We will pause for any final voting on these items. Thank you. I hereby declare the polls closed. The secretary will now tally the votes and announce the preliminary results of the voting.

Speaker 3

Mr. Chairman, the preliminary voting results indicate that the holders of a majority of the shares of common stock represented at this meeting in person or by proxy and entitled to vote have voted. For the election of David O'Reilly, Larry O'Reilly, Greg Hensley, J. D. Burchfield, Thomas T.

Hendrickson, John R. Murphy, Dana M. Pearlman, Maria A. Sastra, Andrea M. Weiss as Director of the Company.

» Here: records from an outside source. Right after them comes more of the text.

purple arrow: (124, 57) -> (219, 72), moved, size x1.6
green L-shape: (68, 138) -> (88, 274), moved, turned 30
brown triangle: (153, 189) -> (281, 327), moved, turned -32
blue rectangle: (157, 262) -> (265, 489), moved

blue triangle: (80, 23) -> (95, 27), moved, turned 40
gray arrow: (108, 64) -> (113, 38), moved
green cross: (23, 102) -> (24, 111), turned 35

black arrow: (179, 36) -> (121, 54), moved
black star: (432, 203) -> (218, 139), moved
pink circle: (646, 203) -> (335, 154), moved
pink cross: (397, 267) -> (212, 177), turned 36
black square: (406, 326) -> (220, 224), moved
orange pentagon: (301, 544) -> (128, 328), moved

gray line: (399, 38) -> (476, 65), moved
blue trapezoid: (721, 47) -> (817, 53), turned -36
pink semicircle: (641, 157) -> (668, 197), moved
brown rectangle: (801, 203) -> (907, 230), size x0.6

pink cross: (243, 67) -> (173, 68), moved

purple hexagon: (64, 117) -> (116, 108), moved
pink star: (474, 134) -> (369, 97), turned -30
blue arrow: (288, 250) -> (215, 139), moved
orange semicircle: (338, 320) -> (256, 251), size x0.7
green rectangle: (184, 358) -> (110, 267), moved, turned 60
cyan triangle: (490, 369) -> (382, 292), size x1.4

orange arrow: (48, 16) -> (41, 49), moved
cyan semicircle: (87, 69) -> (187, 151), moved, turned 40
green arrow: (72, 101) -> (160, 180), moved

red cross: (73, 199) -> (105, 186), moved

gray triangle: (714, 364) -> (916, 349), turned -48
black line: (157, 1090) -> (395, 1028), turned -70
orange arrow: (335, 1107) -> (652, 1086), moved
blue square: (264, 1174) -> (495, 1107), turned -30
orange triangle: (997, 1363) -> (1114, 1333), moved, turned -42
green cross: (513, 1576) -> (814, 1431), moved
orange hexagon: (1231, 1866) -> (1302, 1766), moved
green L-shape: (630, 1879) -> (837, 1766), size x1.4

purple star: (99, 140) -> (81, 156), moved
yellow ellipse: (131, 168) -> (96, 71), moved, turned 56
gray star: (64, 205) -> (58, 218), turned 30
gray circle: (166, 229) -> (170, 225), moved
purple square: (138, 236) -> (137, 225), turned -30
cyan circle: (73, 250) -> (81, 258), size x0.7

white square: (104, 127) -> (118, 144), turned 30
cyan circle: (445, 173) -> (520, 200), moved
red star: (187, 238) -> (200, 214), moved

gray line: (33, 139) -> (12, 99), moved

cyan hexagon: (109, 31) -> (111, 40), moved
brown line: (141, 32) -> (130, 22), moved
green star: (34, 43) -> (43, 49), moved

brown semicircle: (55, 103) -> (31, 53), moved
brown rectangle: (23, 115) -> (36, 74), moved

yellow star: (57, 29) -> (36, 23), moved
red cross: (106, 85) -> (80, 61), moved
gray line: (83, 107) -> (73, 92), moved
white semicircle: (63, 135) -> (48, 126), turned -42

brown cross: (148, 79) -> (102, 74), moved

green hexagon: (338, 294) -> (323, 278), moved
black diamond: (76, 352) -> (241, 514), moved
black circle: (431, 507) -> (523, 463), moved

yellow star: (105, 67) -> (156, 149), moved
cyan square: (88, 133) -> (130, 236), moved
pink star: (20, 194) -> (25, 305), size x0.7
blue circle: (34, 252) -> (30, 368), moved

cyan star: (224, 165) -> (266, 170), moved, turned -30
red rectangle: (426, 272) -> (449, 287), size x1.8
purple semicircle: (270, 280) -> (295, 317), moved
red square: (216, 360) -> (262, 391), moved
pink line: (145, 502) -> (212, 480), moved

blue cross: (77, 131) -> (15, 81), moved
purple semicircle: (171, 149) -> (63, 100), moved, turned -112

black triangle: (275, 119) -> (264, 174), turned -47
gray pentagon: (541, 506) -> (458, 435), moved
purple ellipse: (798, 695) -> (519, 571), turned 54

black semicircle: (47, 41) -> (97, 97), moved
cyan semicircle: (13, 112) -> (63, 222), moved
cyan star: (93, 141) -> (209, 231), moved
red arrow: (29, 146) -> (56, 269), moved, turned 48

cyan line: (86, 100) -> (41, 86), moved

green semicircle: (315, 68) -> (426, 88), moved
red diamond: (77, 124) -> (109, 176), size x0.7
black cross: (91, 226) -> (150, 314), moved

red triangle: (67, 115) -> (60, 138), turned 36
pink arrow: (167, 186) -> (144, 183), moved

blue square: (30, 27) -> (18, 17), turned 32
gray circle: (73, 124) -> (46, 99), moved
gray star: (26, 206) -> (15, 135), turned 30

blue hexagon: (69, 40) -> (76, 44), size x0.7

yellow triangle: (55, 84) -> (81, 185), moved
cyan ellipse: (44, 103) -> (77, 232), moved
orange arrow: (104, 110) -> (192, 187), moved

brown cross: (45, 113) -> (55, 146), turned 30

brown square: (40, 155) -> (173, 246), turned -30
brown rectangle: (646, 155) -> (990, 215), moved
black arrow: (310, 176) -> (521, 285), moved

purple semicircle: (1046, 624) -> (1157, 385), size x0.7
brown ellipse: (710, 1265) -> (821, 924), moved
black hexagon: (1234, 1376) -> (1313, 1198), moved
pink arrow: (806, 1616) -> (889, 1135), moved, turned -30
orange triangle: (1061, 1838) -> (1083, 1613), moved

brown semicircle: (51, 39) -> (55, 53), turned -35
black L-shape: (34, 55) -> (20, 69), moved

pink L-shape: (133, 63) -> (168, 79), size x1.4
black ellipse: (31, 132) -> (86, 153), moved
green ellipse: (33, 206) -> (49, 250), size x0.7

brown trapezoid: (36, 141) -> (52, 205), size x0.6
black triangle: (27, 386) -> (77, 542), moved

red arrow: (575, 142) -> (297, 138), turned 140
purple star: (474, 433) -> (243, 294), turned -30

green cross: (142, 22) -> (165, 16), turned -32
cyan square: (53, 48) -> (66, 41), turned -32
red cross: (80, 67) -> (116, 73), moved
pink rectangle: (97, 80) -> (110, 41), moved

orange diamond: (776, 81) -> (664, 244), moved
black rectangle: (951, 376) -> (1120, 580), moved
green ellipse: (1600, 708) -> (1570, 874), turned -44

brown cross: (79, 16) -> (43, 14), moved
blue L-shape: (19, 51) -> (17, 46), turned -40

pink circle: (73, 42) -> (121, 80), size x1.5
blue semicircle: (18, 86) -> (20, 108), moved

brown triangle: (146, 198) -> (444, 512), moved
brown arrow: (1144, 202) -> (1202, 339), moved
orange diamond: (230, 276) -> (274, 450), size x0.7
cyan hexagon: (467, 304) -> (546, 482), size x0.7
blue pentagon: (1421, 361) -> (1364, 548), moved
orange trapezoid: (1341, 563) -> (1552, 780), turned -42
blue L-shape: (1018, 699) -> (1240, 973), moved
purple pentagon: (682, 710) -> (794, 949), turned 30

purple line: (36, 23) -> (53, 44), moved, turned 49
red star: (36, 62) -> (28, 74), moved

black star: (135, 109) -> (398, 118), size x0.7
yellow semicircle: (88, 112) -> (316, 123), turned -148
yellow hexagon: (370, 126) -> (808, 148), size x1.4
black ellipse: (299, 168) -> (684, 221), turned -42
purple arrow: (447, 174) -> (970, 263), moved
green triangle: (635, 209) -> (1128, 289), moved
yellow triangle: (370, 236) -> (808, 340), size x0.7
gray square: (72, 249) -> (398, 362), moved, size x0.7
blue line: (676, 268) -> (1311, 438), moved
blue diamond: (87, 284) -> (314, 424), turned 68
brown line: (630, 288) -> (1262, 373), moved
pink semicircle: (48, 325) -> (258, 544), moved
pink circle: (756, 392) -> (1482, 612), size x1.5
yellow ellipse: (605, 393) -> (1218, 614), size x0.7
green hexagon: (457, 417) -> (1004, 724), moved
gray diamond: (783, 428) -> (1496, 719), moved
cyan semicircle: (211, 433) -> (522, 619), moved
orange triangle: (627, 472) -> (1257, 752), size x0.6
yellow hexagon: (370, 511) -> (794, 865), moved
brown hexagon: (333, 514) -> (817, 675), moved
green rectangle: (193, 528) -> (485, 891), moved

For the approval by a non binding advisory vote of the 2019 compensation of the Company's named executive officers for the ratification of the appointment of Ernst and Young LLP as independent auditors for the year ended December 31, 2020 4, the amendment to the articles of incorporation to reduce stock ownership required for shareholders to call a special meeting 4, the amendment to the articles of incorporation to delete necessary and outdated language related to classification of the Board and to reflect other non substantive revisions for the shareholder proposal relating to material human capital risks and opportunities and against the shareholder proposal entitled Independent Board Chairman.

Speaker 2

David O'Reilly, Larry O'Reilly, Greg Hensley, Jay Burchfield, Tom Hendrickson, John Murphy, Dana Perelman, Maria Sastra and Dana Wise are hereby elected or declared elected to serve as directors of the company until the 2021 Annual Shareholders Meeting and until his or her respective successor is duly elected and qualified. The company's Board of Directors and Compensation Committee will strongly consider the results of the non binding advisory vote the 2019 compensation of the company's named executive officers in the formation and structure of future executive compensation plans and the appointment of Ernst and Young LLP as independent auditor is considered ratified. The articles of incorporation will be amended to reduce stock ownership required for shareholders to call a special meeting. The articles of incorporation will be amended to delete unnecessary and outdated language related to classification of Board and to reflect other non substantive revisions. Proposal 6, the shareholder proposal relating to material human capital risk and opportunities has been voted for.

The company's Board of Directors will strongly consider the results of this vote as they discuss and consider appropriate future disclosures relating to material human capital risks and opportunities. Proposal 7, the shareholder proposal entitled Independent Board Chairman, has been voted against, and no further action related to this shareholder proposal is necessary. The final vote totals for each of these proposals will be filed with the U. S. Securities and Exchange Commission and a current report on Form 8 ks within 4 business days, and that can be accessed through our website at that time.

There being no other business to properly come before the meeting, the chair will entertain a motion to adjourn. Do I have such a motion?

Speaker 5

I move that the meeting be adjourned. Do we have

Speaker 2

a second?

Speaker 5

I second the motion.

Speaker 2

There being no objection, the chair hereby declares this meeting adjourned. And ladies and gentlemen, this concludes our event for the day. I would like to once again thank everyone for attending this virtual Annual Meeting of Shareholders, our first one, hopefully our last under this format. We look forward to returning to our traditional in person format next year. And again, there are likely a few questions that were unrelated to these specific agenda items today, and we certainly are anxious and willing to answer those questions for you.

Again, please contact our Investor Relations team at 417 829-5878 or you can always contact them through our website and they'll be happy to assist you. Thank you very much, ladies and gentlemen.

Speaker 1

Ladies and gentlemen, this concludes today's conference. Thank you everyone for participating. You may now disconnect and have a great day.